AVAILABLE RECORDS
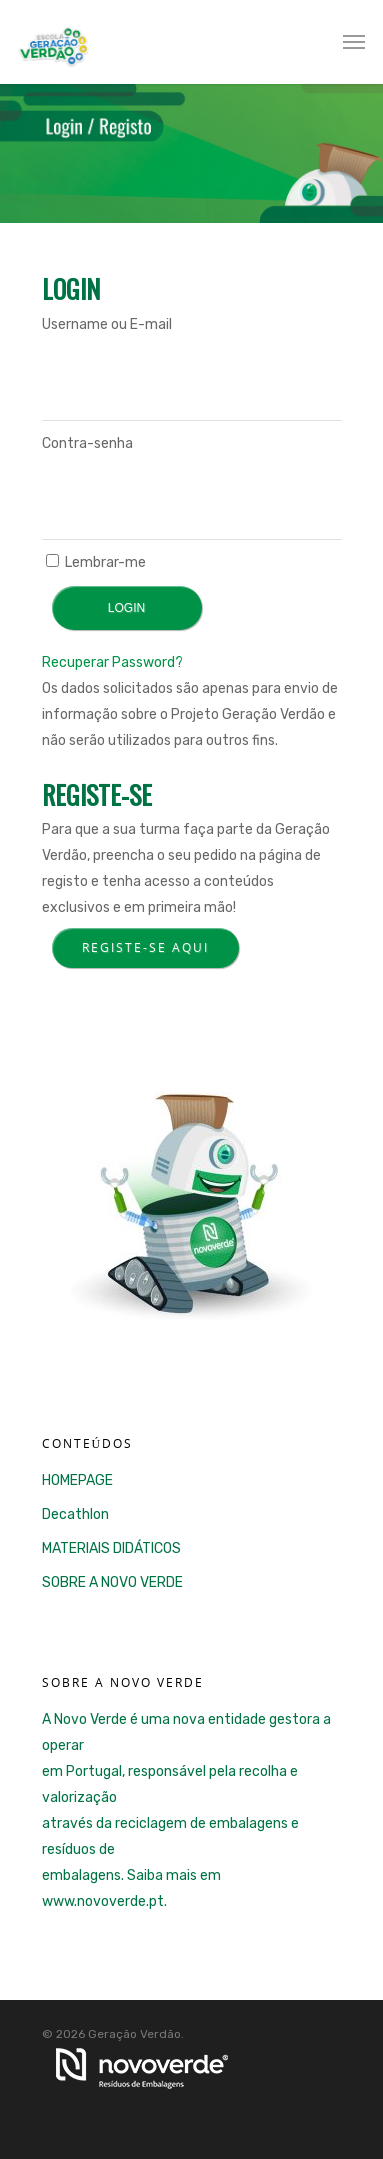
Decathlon (75, 1514)
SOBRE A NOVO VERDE (112, 1582)
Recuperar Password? (112, 662)
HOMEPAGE (77, 1480)
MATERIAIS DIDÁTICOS (111, 1548)
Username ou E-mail (107, 324)
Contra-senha (87, 443)
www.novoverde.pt (103, 1901)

TASK BRIEF
The answer is a portion of the data. Write out exactly the line with "Recuperar Password? (112, 662)" and all lines after it.

TASK ANSWER
Recuperar Password? (112, 662)
HOMEPAGE (77, 1480)
MATERIAIS DIDÁTICOS (111, 1548)
Username ou E-mail (107, 324)
Contra-senha (87, 443)
www.novoverde.pt (103, 1901)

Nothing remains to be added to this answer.